● **ABOUT THIS EXERCISE**: Without the pictures, set down the records below word for word.

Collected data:

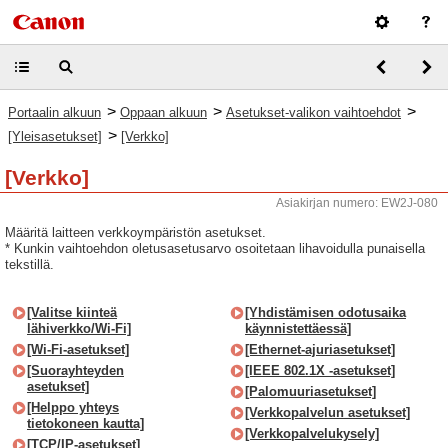
>
>
>
Portaalin alkuun
Oppaan alkuun
Asetukset-valikon vaihtoehdot
>
[Yleisasetukset]
[Verkko]
[Verkko]
Asiakirjan numero: EW2J-080
Määritä laitteen verkkoympäristön asetukset.
* Kunkin vaihtoehdon oletusasetusarvo osoitetaan lihavoidulla punaisella
tekstillä.
[Valitse kiinteä
[Yhdistämisen odotusaika
lähiverkko/Wi-Fi]
käynnistettäessä]
[Wi-Fi-asetukset]
[Ethernet-ajuriasetukset]
[Suorayhteyden
[IEEE 802.1X -asetukset]
asetukset]
[Palomuuriasetukset]
[Helppo yhteys
[Verkkopalvelun asetukset]
tietokoneen kautta]
[Verkkopalvelukysely]
[TCP/IP-asetukset]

● **WRITTEN ANSWER**:
>
>
>
Portaalin alkuun
Oppaan alkuun
Asetukset-valikon vaihtoehdot
>
[Yleisasetukset]
[Verkko]
[Verkko]
Asiakirjan numero: EW2J-080
Määritä laitteen verkkoympäristön asetukset.
* Kunkin vaihtoehdon oletusasetusarvo osoitetaan lihavoidulla punaisella
tekstillä.
[Valitse kiinteä
[Yhdistämisen odotusaika
lähiverkko/Wi-Fi]
käynnistettäessä]
[Wi-Fi-asetukset]
[Ethernet-ajuriasetukset]
[Suorayhteyden
[IEEE 802.1X -asetukset]
asetukset]
[Palomuuriasetukset]
[Helppo yhteys
[Verkkopalvelun asetukset]
tietokoneen kautta]
[Verkkopalvelukysely]
[TCP/IP-asetukset]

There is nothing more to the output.